(LISTED ENTRIES Opens)
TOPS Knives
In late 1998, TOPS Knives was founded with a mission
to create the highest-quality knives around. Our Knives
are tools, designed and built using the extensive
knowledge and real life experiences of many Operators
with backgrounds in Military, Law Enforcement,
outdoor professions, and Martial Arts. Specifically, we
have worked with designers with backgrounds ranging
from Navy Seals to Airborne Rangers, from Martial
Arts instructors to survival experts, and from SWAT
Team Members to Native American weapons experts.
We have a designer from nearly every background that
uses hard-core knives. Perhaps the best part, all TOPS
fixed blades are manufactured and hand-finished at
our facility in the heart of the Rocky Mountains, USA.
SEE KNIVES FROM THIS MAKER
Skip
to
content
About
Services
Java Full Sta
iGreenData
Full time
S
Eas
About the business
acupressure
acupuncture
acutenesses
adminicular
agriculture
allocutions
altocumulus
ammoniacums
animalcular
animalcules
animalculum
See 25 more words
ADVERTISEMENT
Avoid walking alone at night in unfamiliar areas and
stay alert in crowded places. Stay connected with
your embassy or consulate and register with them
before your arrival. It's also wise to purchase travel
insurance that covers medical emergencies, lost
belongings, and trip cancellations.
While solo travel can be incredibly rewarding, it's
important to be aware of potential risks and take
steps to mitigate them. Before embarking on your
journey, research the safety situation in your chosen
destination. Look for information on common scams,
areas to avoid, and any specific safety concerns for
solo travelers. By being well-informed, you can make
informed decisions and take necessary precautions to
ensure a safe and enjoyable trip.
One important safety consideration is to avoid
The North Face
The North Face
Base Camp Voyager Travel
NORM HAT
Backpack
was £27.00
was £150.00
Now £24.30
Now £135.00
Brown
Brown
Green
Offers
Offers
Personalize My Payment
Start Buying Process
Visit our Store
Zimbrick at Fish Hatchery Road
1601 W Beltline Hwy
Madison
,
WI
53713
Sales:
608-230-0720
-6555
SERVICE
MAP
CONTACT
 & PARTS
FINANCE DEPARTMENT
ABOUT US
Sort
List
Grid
(LISTED ENTRIES Closes)
EXERCISE — Return the whole listing above verbatim.

OUTPUT OF THE TASK —
TOPS Knives
In late 1998, TOPS Knives was founded with a mission
to create the highest-quality knives around. Our Knives
are tools, designed and built using the extensive
knowledge and real life experiences of many Operators
with backgrounds in Military, Law Enforcement,
outdoor professions, and Martial Arts. Specifically, we
have worked with designers with backgrounds ranging
from Navy Seals to Airborne Rangers, from Martial
Arts instructors to survival experts, and from SWAT
Team Members to Native American weapons experts.
We have a designer from nearly every background that
uses hard-core knives. Perhaps the best part, all TOPS
fixed blades are manufactured and hand-finished at
our facility in the heart of the Rocky Mountains, USA.
SEE KNIVES FROM THIS MAKER
Skip
to
content
About
Services
Java Full Sta
iGreenData
Full time
S
Eas
About the business
acupressure
acupuncture
acutenesses
adminicular
agriculture
allocutions
altocumulus
ammoniacums
animalcular
animalcules
animalculum
See 25 more words
ADVERTISEMENT
Avoid walking alone at night in unfamiliar areas and
stay alert in crowded places. Stay connected with
your embassy or consulate and register with them
before your arrival. It's also wise to purchase travel
insurance that covers medical emergencies, lost
belongings, and trip cancellations.
While solo travel can be incredibly rewarding, it's
important to be aware of potential risks and take
steps to mitigate them. Before embarking on your
journey, research the safety situation in your chosen
destination. Look for information on common scams,
areas to avoid, and any specific safety concerns for
solo travelers. By being well-informed, you can make
informed decisions and take necessary precautions to
ensure a safe and enjoyable trip.
One important safety consideration is to avoid
The North Face
The North Face
Base Camp Voyager Travel
NORM HAT
Backpack
was £27.00
was £150.00
Now £24.30
Now £135.00
Brown
Brown
Green
Offers
Offers
Personalize My Payment
Start Buying Process
Visit our Store
Zimbrick at Fish Hatchery Road
1601 W Beltline Hwy
Madison
,
WI
53713
Sales:
608-230-0720
-6555
SERVICE
MAP
CONTACT
 & PARTS
FINANCE DEPARTMENT
ABOUT US
Sort
List
Grid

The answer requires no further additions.